Ce résultat chez le chien ne se transpose pas directement au cheval atteint de sarcoïdes — les pathologies sont différentes. Mais il établit un principe important : le coriolus a un effet immunomodulateur cliniquement mesurable chez un animal, et pas seulement dans un tube à essai.

Attention : cette étude porte sur des molécules isolées. La transposer à un extrait à spectre large pour induire un biais méthodologique.


Le raisonnement appliqué aux sarcoïdes


Aucune étude publiée n'évalue spécifiquement le coriolus sur les sarcoïdes équins. Mais chaque maillon de la chaîne est documenté, et l'ensemble constitue un rationnel plus solide que celui de beaucoup de compléments proposés aux propriétaires de chevaux.

Le mot du producteur : Nous recevons de plus en plus de demandes de propriétaires de chevaux — et de vétérinaires — sur le coriolus et les sarcoïdes. Les retours sont encourageants : le cheval semble particulièrement réceptif à la mycothérapie, et nous observons de bons résultats sur les sarcoïdes actifs comme en prévention de récidive. Ces observations restent empiriques et ne constituent pas une preuve d’efficacité universelle.

Voie orale, voie topique : que choisir ?

cueillette de coriolus, ou Trametes versicolor, bio. Villa Hélène.
Cueillette de coriolus. Photo Villa Hélène 2026.

La voie orale est la seule documentée scientifiquement pour le coriolus. Les polysaccharides PSK et PSP agissent par voie systémique — ils sont absorbés dans le tractus digestif et interagissent avec le système immunitaire muqueux et les cellules immunitaires circulantes. C'est cette voie qui a été utilisée dans toutes les études, chez l'humain comme chez le chien.

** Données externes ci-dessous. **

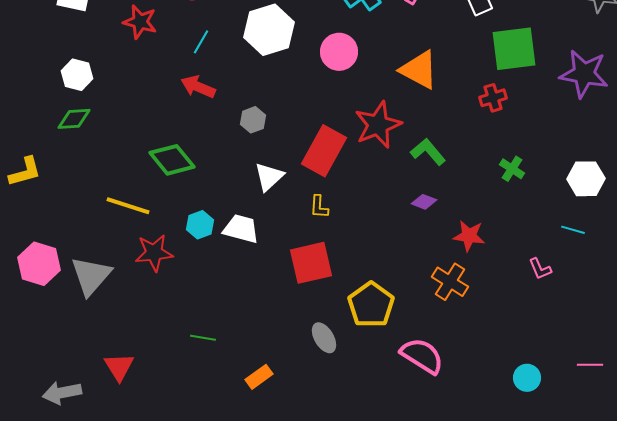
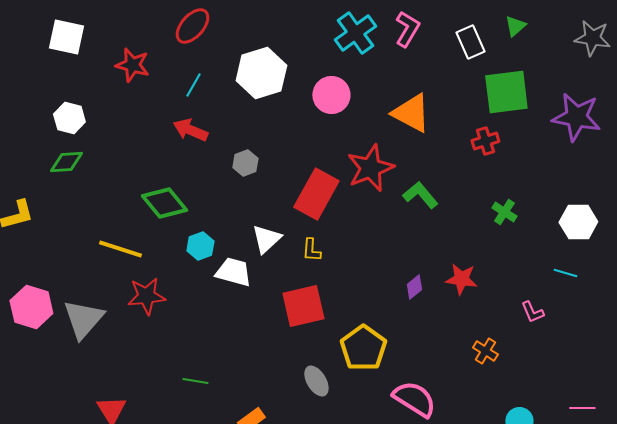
white triangle: (269, 177) -> (266, 239), moved
purple diamond: (424, 202) -> (414, 287), moved, turned -60
cyan hexagon: (200, 225) -> (200, 246), moved
orange cross: (450, 282) -> (485, 351), moved, size x0.7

Certains propriétaires mélangent toutefois l'extrait de coriolus avec une crème ou de l'argile pour l'appliquer directement sur le sarcoïde. L'idée est compréhensible — on veut agir "là où ça se passe". Mais à ce jour, aucune donnée ne soutient l'efficacité d'une application topique de coriolus. Ce qui est documenté en topique sur les sarcoïdes, c'est l'imiquimod (un immunomodulateur synthétique activant TLR7) — pas les polysaccharides fongiques.

Cela ne signifie pas que c'est inutile — simplement que nous n'avons pas de base pour l'affirmer. La voie orale reste la recommandation prioritaire.


Teinture maison vs extraction professionnelle

Le coriolus (Trametes versicolor) est un champignon très commun dans la nature — on le trouve sur les troncs morts dans la plupart des forêts européennes. De nombreux propriétaires de chevaux commencent par une teinture maison, réalisée en faisant macérer des coriolus sauvages dans de l'alcool.

C'est une démarche intéressante, mais il faut être lucide sur ses limites. Une macération alcoolique simple ne casse que partiellement la chitine et n'extrait qu'une fraction des polysaccharides — or ce sont précisément les polysaccharides (PSK, PSP) qui portent l'activité immunomodulatrice. Une double extraction professionnelle, assistée par ultrasons et concentrée sous vide, produit un extrait d'une richesse incomparable avec une teinture artisanale.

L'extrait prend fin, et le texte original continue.